- Exercise goal
Leave out all pictures while you copy the lines exactly from the one with "Save my name, email, and website in this" through the last line of the listing.

┌────────

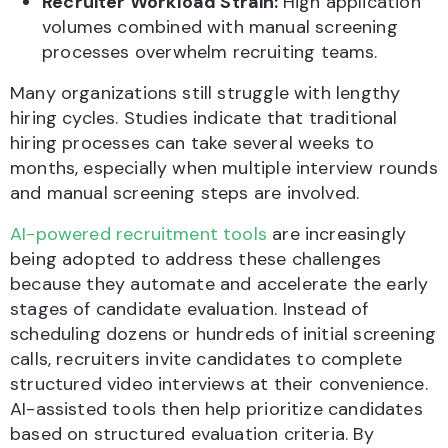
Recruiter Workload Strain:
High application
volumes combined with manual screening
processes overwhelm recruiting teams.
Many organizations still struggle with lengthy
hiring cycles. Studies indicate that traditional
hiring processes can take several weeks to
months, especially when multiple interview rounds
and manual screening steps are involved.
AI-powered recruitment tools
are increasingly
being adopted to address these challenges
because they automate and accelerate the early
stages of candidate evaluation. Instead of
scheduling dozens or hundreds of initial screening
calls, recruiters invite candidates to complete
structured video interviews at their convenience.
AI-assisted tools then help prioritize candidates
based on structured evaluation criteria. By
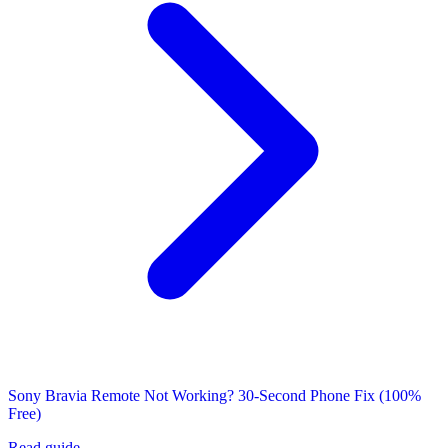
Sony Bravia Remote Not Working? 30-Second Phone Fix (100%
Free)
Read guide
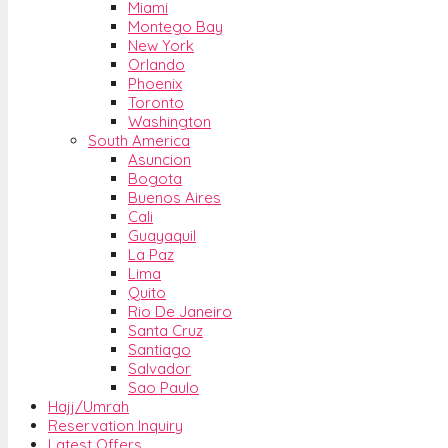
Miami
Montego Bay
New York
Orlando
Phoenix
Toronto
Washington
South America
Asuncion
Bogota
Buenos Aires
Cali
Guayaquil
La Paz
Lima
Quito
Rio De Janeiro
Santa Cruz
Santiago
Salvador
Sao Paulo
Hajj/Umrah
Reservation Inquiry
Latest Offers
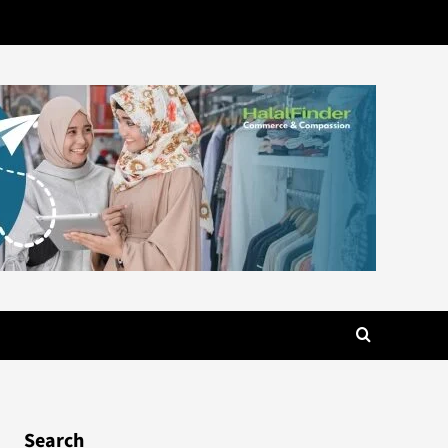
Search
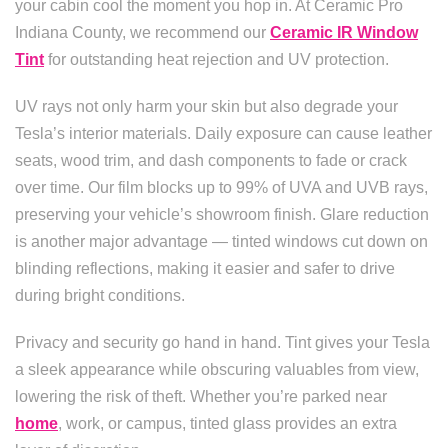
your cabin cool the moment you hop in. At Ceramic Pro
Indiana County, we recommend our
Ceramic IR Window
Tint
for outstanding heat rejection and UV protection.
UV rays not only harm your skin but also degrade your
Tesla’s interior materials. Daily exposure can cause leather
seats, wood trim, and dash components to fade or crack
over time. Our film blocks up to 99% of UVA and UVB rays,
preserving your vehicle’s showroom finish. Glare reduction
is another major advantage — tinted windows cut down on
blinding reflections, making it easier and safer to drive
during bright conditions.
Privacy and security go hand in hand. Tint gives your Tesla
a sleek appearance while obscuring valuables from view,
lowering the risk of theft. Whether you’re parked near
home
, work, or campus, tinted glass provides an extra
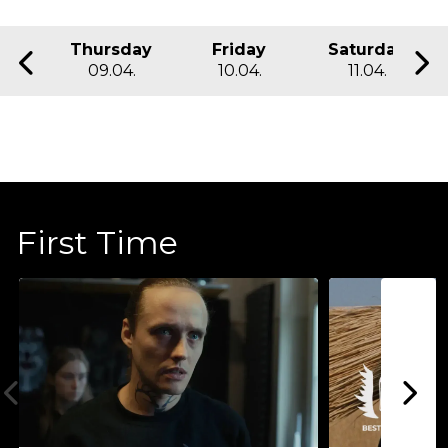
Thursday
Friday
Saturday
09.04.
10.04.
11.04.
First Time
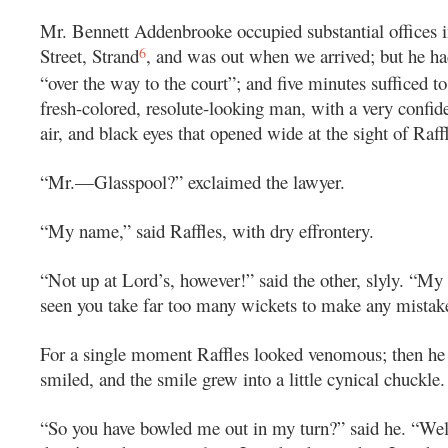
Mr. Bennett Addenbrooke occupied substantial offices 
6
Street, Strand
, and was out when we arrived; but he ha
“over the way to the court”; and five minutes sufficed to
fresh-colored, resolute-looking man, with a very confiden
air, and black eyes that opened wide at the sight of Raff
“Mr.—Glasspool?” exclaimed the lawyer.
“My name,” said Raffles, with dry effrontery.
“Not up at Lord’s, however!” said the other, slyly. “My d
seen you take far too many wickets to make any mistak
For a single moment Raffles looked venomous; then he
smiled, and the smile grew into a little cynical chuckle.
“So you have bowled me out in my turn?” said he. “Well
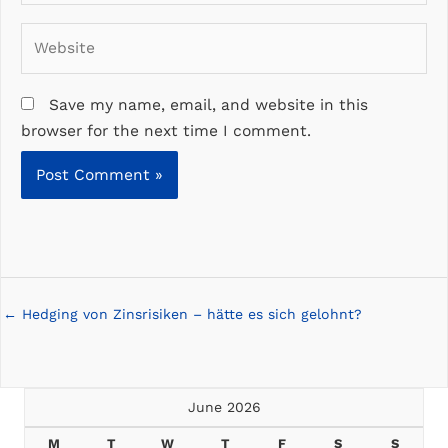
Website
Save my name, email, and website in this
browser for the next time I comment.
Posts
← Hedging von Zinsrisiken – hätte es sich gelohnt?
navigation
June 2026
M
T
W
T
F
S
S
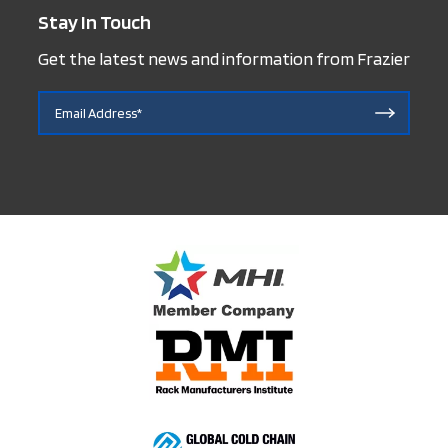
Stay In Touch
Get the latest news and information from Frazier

└────────

- Solution for this exercise
Save my name, email, and website in this
browser for the next time I comment.
Posts
← Hedging von Zinsrisiken – hätte es sich gelohnt?
navigation
June 2026
M
T
W
T
F
S
S
Stay In Touch
Get the latest news and information from Frazier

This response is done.